EXTRACTED INFORMATION:

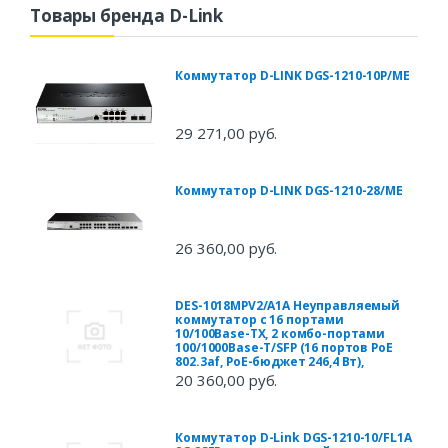
Товары бренда D-Link
Коммутатор D-LINK DGS-1210-10P/ME
29 271,00 руб.
Коммутатор D-LINK DGS-1210-28/ME
26 360,00 руб.
DES-1018MPV2/A1A Неуправляемый
коммутатор с 16 портами
10/100Base-TX, 2 комбо-портами
100/1000Base-T/SFP (16 портов PoE
802.3af, PoE-бюджет 246,4 Вт),
20 360,00 руб.
Коммутатор D-Link DGS-1210-10/FL1A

REQUIREMENT: Please retype, exactly as written, every line from the line containing "100/1000Base-T/SFP (16 портов PoE" through the last line of the records above, including both of those lines, and nothing else.

ANSWER:
100/1000Base-T/SFP (16 портов PoE
802.3af, PoE-бюджет 246,4 Вт),
20 360,00 руб.
Коммутатор D-Link DGS-1210-10/FL1A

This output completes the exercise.